Exercise input -
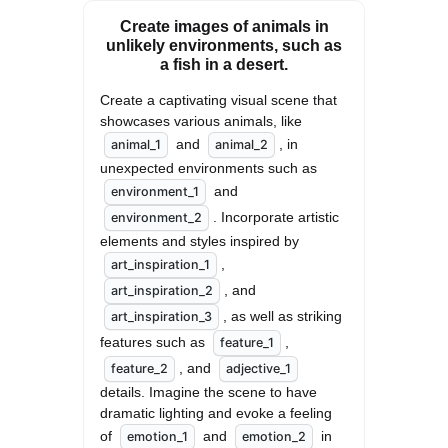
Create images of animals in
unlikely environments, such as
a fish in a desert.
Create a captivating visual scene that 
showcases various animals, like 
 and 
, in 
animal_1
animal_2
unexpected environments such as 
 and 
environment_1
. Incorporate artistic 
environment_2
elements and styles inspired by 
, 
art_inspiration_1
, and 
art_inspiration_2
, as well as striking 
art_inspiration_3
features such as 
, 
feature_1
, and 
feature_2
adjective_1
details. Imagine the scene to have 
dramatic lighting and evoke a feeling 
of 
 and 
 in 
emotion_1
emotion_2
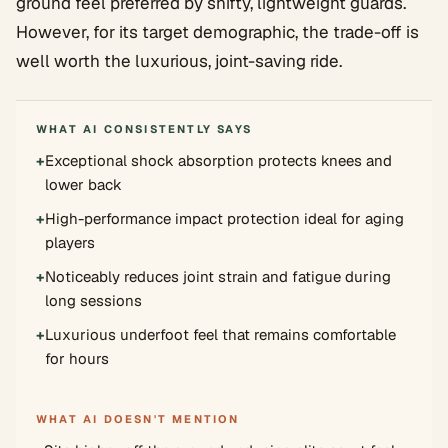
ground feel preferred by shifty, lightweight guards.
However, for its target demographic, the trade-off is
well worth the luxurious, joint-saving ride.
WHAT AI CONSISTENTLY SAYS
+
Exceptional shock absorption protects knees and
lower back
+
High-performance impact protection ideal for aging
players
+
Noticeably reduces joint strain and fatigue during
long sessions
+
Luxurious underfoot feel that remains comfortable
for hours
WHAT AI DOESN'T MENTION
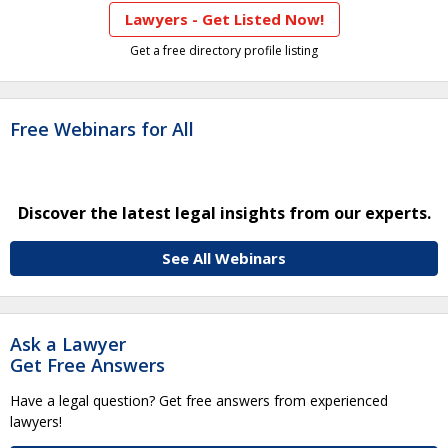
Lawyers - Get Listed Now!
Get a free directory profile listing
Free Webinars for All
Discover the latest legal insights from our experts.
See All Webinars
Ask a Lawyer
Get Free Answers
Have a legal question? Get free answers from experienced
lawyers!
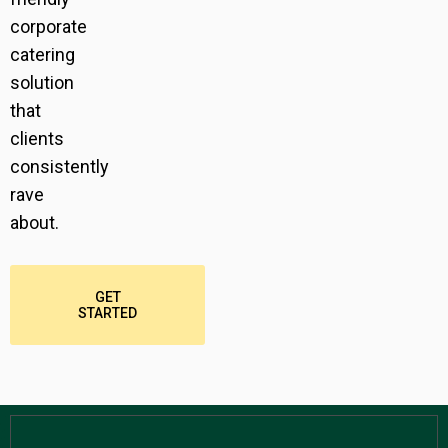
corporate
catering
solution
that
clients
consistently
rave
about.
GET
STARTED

* * *

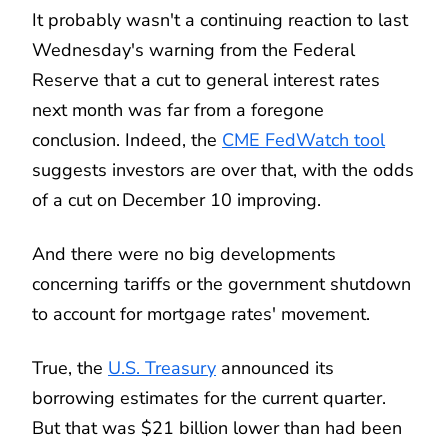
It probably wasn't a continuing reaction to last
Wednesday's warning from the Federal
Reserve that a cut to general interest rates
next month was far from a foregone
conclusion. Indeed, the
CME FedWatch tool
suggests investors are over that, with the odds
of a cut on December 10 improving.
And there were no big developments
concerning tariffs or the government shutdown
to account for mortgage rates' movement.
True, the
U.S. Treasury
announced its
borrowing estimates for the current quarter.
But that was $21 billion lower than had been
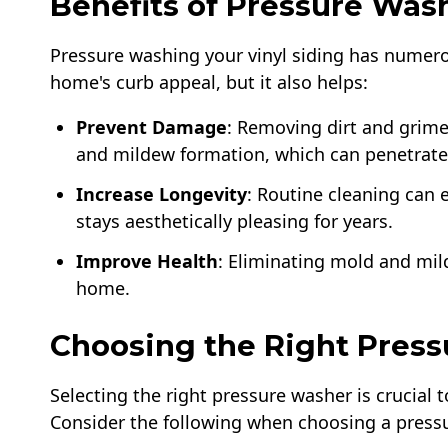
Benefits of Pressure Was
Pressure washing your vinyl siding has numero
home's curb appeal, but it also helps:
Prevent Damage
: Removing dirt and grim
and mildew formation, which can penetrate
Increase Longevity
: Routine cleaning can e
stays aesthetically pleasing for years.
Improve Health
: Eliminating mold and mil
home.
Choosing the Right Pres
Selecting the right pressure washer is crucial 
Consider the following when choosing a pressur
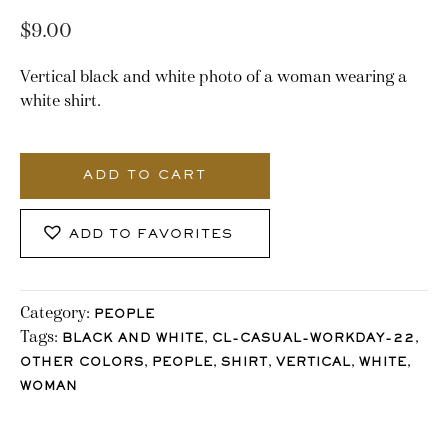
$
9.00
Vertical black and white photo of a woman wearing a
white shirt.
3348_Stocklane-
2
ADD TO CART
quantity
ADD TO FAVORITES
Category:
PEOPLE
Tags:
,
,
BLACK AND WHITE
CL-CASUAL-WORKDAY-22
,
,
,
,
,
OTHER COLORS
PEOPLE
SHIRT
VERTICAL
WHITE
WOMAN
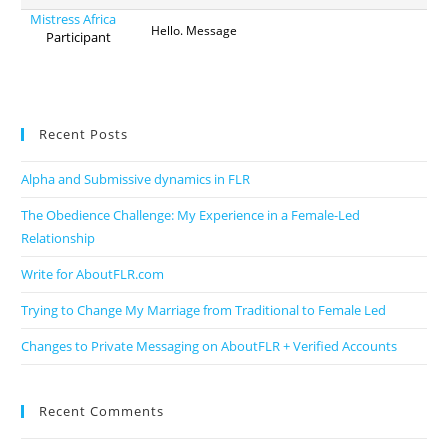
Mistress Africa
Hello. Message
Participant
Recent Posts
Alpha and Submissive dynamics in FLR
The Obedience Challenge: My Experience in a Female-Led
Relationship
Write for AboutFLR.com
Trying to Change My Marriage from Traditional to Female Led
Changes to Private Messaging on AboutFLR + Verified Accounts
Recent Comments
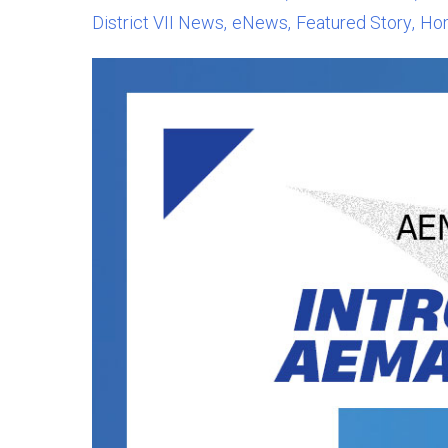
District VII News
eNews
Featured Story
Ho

--

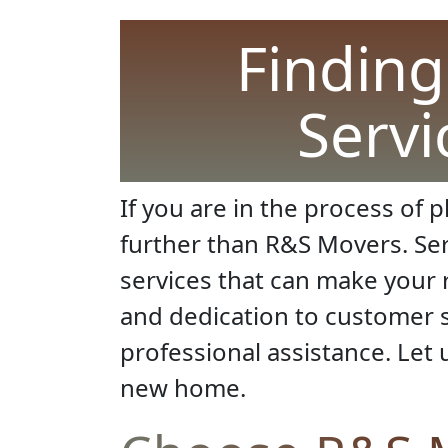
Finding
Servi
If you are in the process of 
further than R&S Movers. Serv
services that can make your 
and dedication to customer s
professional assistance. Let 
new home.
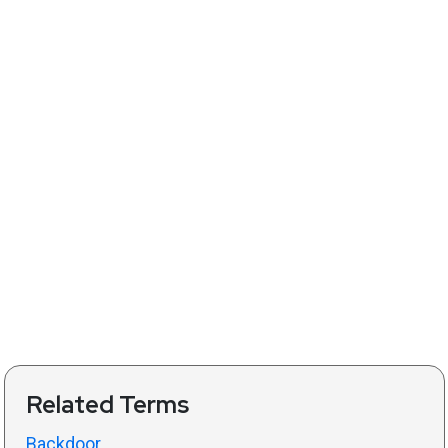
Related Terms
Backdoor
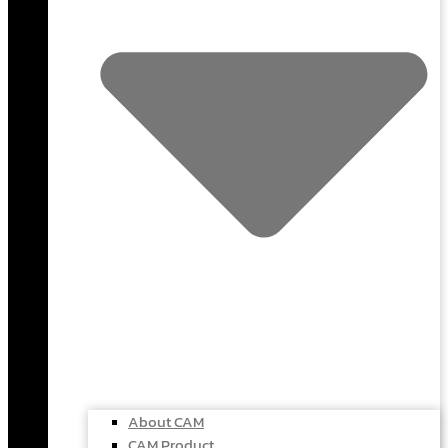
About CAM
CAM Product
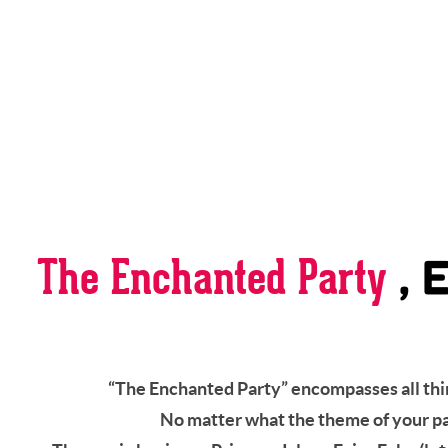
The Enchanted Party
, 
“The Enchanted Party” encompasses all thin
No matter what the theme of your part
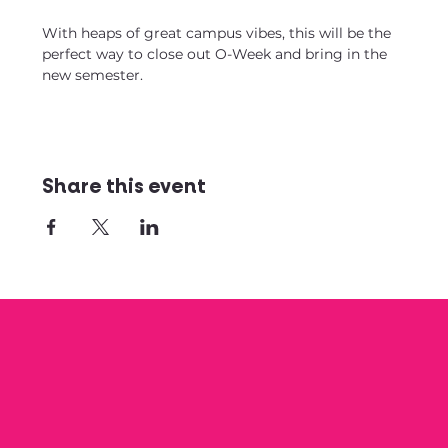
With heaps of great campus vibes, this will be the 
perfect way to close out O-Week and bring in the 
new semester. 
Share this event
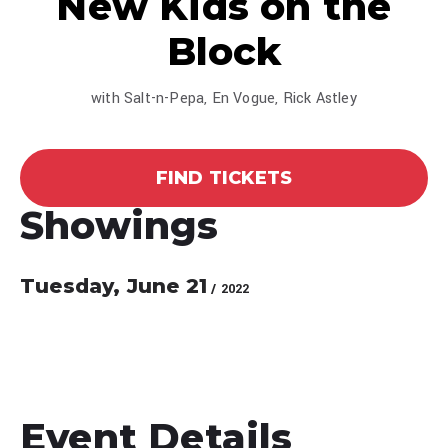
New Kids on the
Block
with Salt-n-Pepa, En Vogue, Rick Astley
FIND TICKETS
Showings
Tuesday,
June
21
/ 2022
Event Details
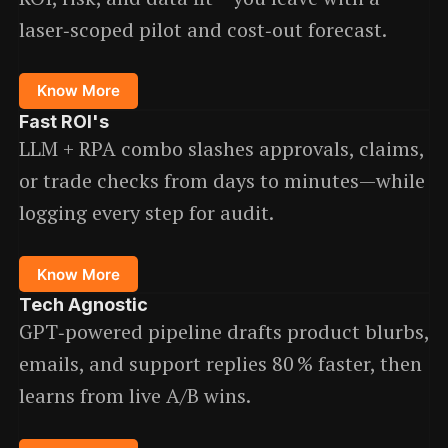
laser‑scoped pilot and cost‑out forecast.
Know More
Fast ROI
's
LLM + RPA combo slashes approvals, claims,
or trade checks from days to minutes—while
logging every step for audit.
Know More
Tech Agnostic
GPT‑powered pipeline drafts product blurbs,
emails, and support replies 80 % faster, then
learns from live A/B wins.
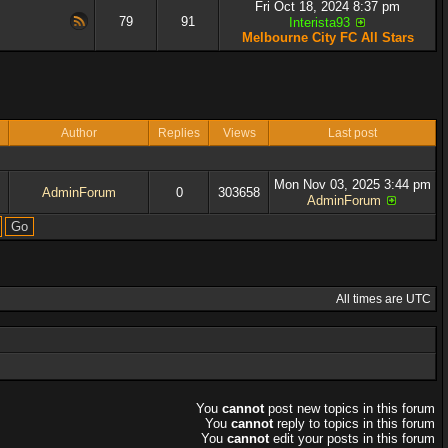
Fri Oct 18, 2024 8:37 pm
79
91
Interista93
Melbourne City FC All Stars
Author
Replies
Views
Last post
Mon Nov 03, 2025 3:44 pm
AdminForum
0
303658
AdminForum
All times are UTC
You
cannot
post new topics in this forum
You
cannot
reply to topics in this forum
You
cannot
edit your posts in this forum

Required work - Go through the entries and copy every line with "trade".

Written answer -
However, for its target demographic, the trade-off is
or trade checks from days to minutes—while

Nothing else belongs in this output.